January 8, 2008
by: Daniel Fox

(continued from above)

Small stone makes big waves. At the session entitled The Transitional Small Practice: Alternate management strategies, Daniel M. Garber (of the Fergus Garber Group, Palo Alto, CA) showed how small, growth-hungry firms must employ innovative often riskier, design and delivery methods to replace safer traditional methods.

Garber’s view on integrating roles in the firm when transitioning from 2-D to 3-D/BIM is shown in the chart. The chart shows changes from 2006 to 2007 in the readiness of staff at several levels to take on progressively more sophisticated design and delivery tools (numbers at left show years of experience).

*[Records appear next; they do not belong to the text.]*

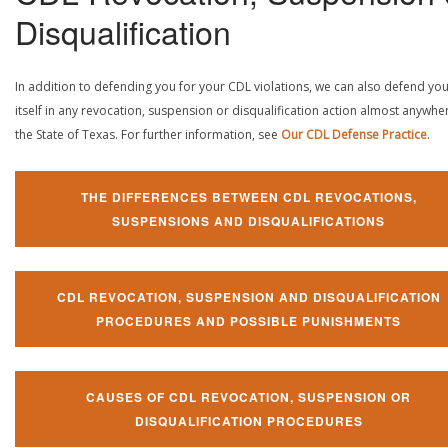
Disqualification
In addition to defending you for your CDL violations, we can also defend yo
itself in any revocation, suspension or disqualification action almost anywher
the State of Texas. For further information, see
Our CDL Defense Practice
.
THE DIFFERENCES BETWEEN CDL REVOCATIONS,
SUSPENSIONS AND DISQUALIFICATIONS
CDL REVOCATION, SUSPENSION AND DISQUALIFICATION
PROCEDURES AND POSSIBLE PUNISHMENTS
CAUSES OF CDL REVOCATION, SUSPENSION OR
DISQUALIFICATION PROCEDURES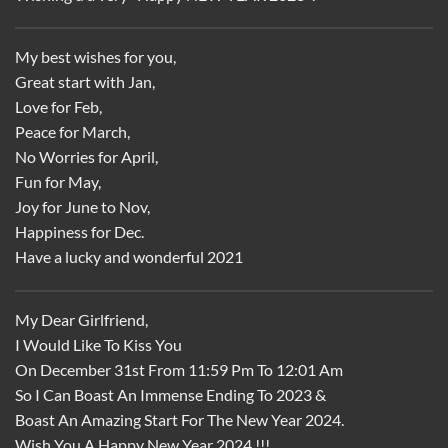
My best wishes for you,
Great start with Jan,
Love for Feb,
Peace for March,
No Worries for April,
Fun for May,
Joy for June to Nov,
Happiness for Dec.
Have a lucky and wonderful 2021
My Dear Girlfriend,
I Would Like To Kiss You
On December 31st From 11:59 Pm To 12:01 Am
So I Can Boast An Immense Ending To 2023 &
Boast An Amazing Start For The New Year 2024.
Wish You A Happy New Year 2024 !!!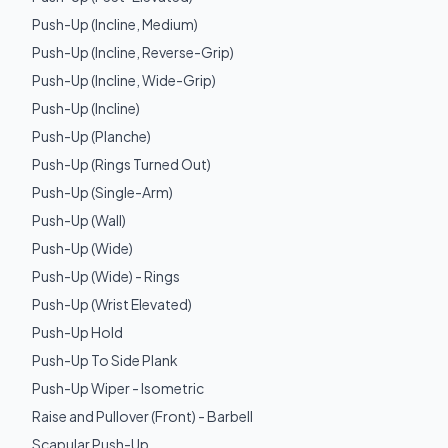
Push-Up (Incline, Medium)
Push-Up (Incline, Reverse-Grip)
Push-Up (Incline, Wide-Grip)
Push-Up (Incline)
Push-Up (Planche)
Push-Up (Rings Turned Out)
Push-Up (Single-Arm)
Push-Up (Wall)
Push-Up (Wide)
Push-Up (Wide) - Rings
Push-Up (Wrist Elevated)
Push-Up Hold
Push-Up To Side Plank
Push-Up Wiper - Isometric
Raise and Pullover (Front) - Barbell
Scapular Push-Up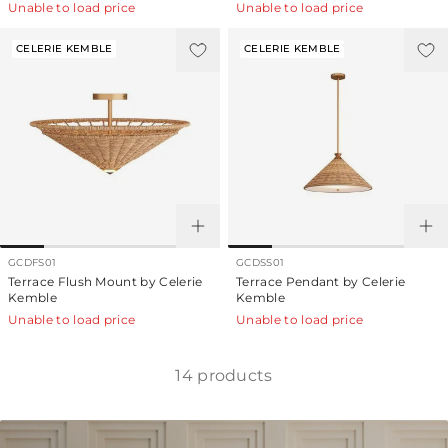
Unable to load price
Unable to load price
CELERIE KEMBLE
CELERIE KEMBLE
GCDFS01
GCDSS01
Terrace Flush Mount by Celerie
Terrace Pendant by Celerie
Kemble
Kemble
Unable to load price
Unable to load price
14
products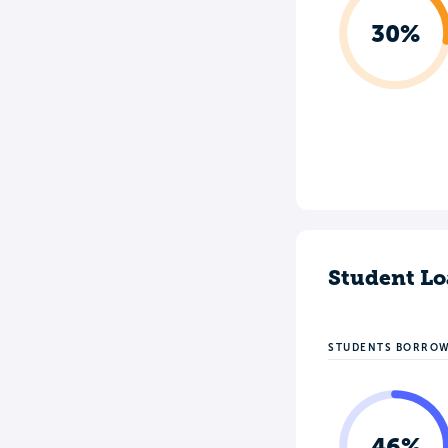
30%
Student Lo
STUDENTS BORRO
46%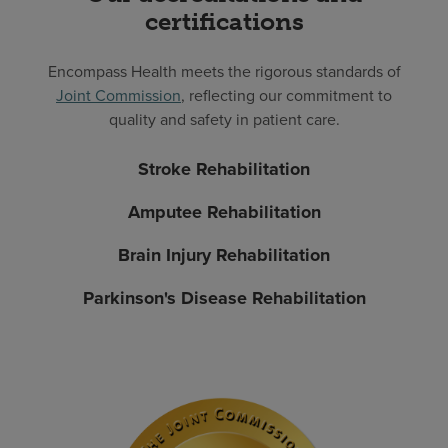
certifications
Encompass Health meets the rigorous standards of
Joint Commission
, reflecting our commitment to
quality and safety in patient care.
Stroke Rehabilitation
Amputee Rehabilitation
Brain Injury Rehabilitation
Parkinson's Disease Rehabilitation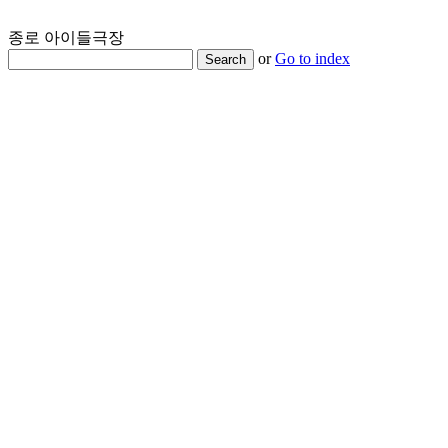
종로 아이들극장
or
Go to index
Search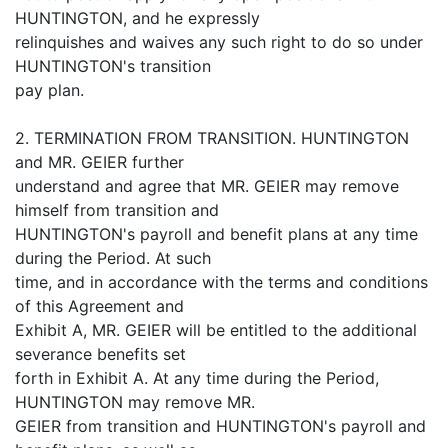
HUNTINGTON, and he expressly
relinquishes and waives any such right to do so under
HUNTINGTON's transition
pay plan.
2. TERMINATION FROM TRANSITION. HUNTINGTON
and MR. GEIER further
understand and agree that MR. GEIER may remove
himself from transition and
HUNTINGTON's payroll and benefit plans at any time
during the Period. At such
time, and in accordance with the terms and conditions
of this Agreement and
Exhibit A, MR. GEIER will be entitled to the additional
severance benefits set
forth in Exhibit A. At any time during the Period,
HUNTINGTON may remove MR.
GEIER from transition and HUNTINGTON's payroll and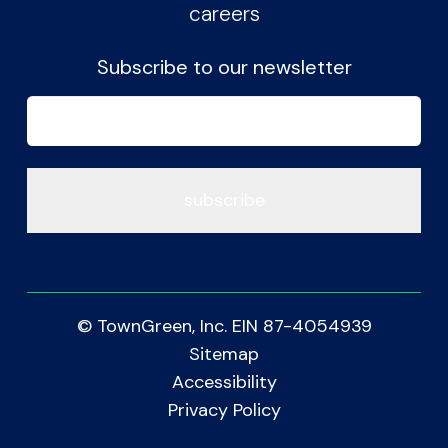
careers
Subscribe to our newsletter
Email
(Required)
© TownGreen, Inc. EIN 87-4054939
Sitemap
Accessibility
Privacy Policy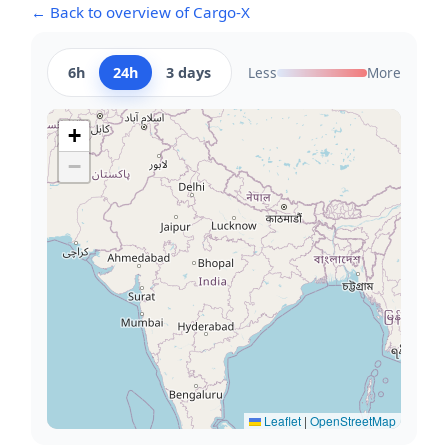
← Back to overview of Cargo-X
6h
24h
3 days
Less
More
+
−
Leaflet
|
OpenStreetMap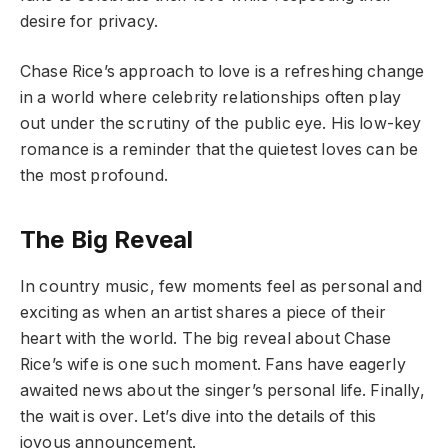
desire for privacy.
Chase Rice’s approach to love is a refreshing change
in a world where celebrity relationships often play
out under the scrutiny of the public eye. His low-key
romance is a reminder that the quietest loves can be
the most profound.
The Big Reveal
In country music, few moments feel as personal and
exciting as when an artist shares a piece of their
heart with the world. The big reveal about Chase
Rice’s wife is one such moment. Fans have eagerly
awaited news about the singer’s personal life. Finally,
the wait is over. Let’s dive into the details of this
joyous announcement.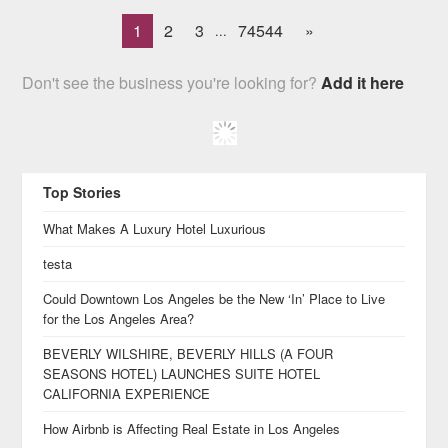
1
2
3
74544
»
...
Don't see the business you're looking for?
Add it here
Top Stories
What Makes A Luxury Hotel Luxurious
testa
Could Downtown Los Angeles be the New ‘In’ Place to Live
for the Los Angeles Area?
BEVERLY WILSHIRE, BEVERLY HILLS (A FOUR
SEASONS HOTEL) LAUNCHES SUITE HOTEL
CALIFORNIA EXPERIENCE
How Airbnb is Affecting Real Estate in Los Angeles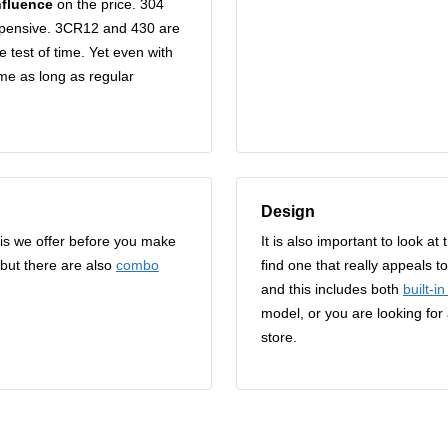
nfluence
on the price. 304
expensive. 3CR12 and 430 are
e test of time. Yet even with
ome as long as regular
Design
aais we offer before you make
It is also important to look a
 but there are also
combo
find one that really appeals 
and this includes both
built-i
model, or you are looking for
store.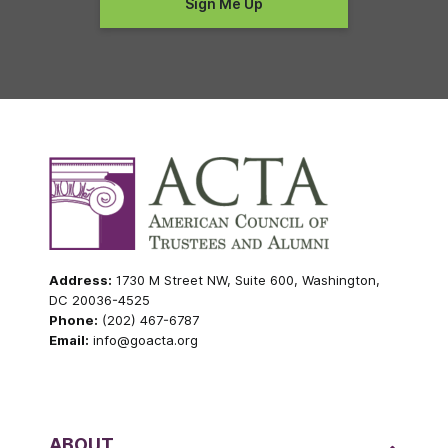
Address:
1730 M Street NW, Suite 600, Washington,
DC 20036-4525
Phone:
(202) 467-6787
Email:
info@goacta.org
ABOUT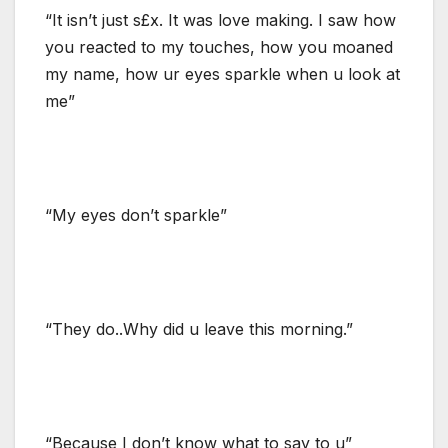
“It isn’t just s£x. It was love making. I saw how
you reacted to my touches, how you moaned
my name, how ur eyes sparkle when u look at
me”
“My eyes don’t sparkle”
“They do..Why did u leave this morning.”
“Because I don’t know what to say to u”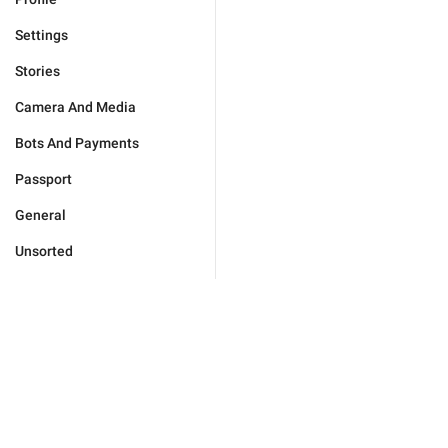
Settings
Stories
Camera And Media
Bots And Payments
Passport
General
Unsorted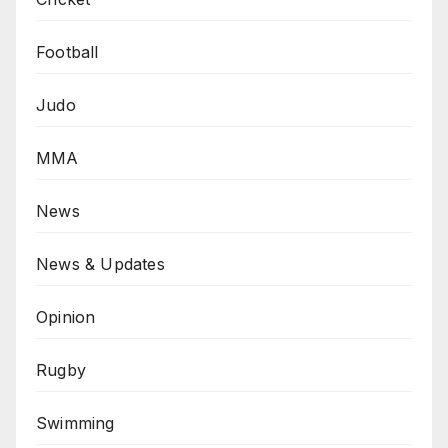
Football
Judo
MMA
News
News & Updates
Opinion
Rugby
Swimming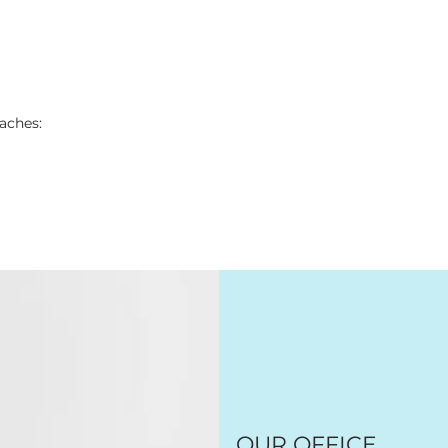
aches:
OUR OFFICE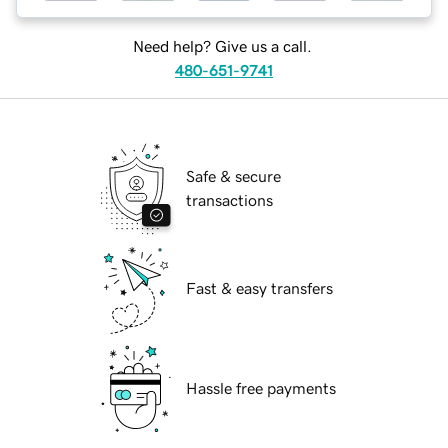
Need help? Give us a call.
480-651-9741
Safe & secure
transactions
Fast & easy transfers
Hassle free payments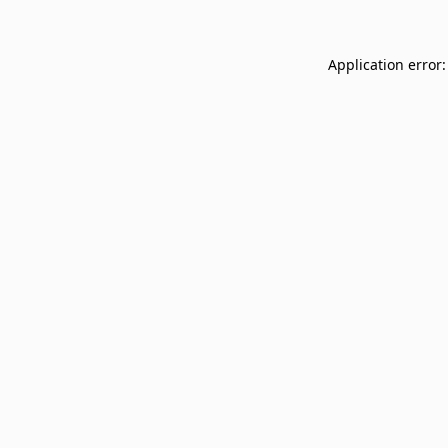
Application error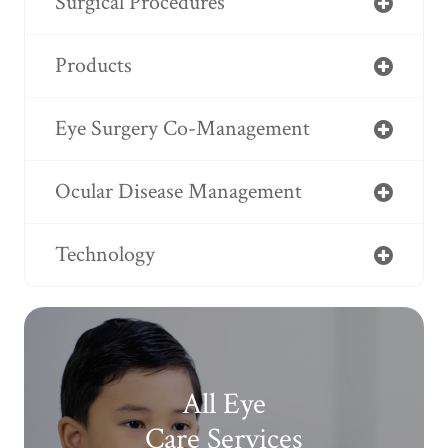
Surgical Procedures
Products
Eye Surgery Co-Management
Ocular Disease Management
Technology
All Eye
Care Services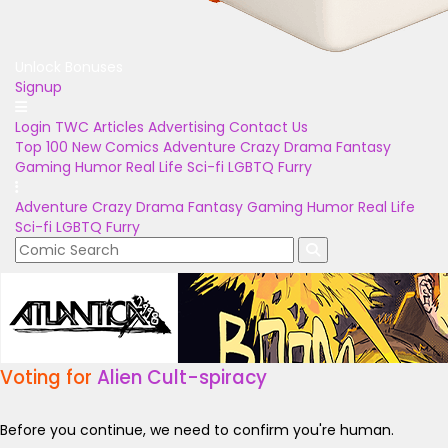
Unlock Bonuses
Signup
Login
TWC Articles
Advertising
Contact Us
Top 100
New Comics
Adventure
Crazy
Drama
Fantasy
Gaming
Humor
Real Life
Sci-fi
LGBTQ
Furry
Adventure
Crazy
Drama
Fantasy
Gaming
Humor
Real Life
Sci-fi
LGBTQ
Furry
Voting for
Alien Cult-spiracy
Before you continue, we need to confirm you're human.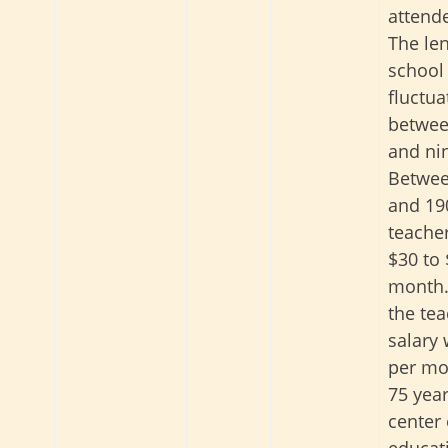
attend
The len
school
fluctua
betwee
and ni
Betwee
and 19
teache
$30 to 
month.
the tea
salary
per mo
75 year
center 
educati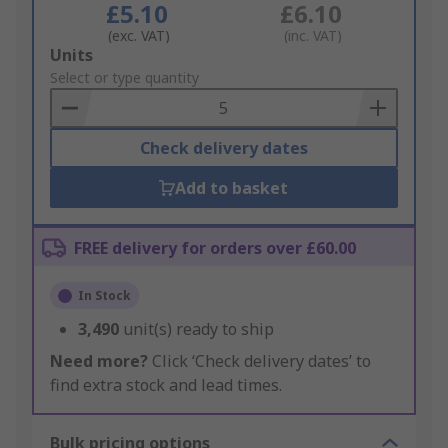
£5.10
£6.10
(exc. VAT)
(inc. VAT)
Add
Units
to
Select or type quantity
Basket
Check delivery dates
Add to basket
FREE delivery for orders over £60.00
In Stock
3,490
unit(s) ready to ship
Need more?
Click ‘Check delivery dates’ to
find extra stock and lead times.
Bulk pricing options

When smartly done, results are:

· better coordinated production
· streamlined production documentation
· greater client participation in design phase
· shorter design cycle.

Town Hall tales. The proceedings ended with a novel device called the Town Hall. Genially presided over by Architectural Record deputy editor Charles Linn, FAIA, this town hall mushroomed fast into informal, animated, often blunt exchanges, as though the pent up listening of the previous two days finally detonated into some frank but all-in-all civil exchanges. Topics: BIM and its high technical but low design impact; the undesirable designation (by architects) of the architect as Master Builder (preferred: Team Captain; Master Coordinator); the dangers of getting lost inside the new technology; the paradox of earning HSW credits at BIM-related sessions but none on managing people; anxiety as motivator; and the risks inherent in the new technology of making decisions too fast, without enough thought.

AIA has promised to make transcripts of talks available at about this time on its website.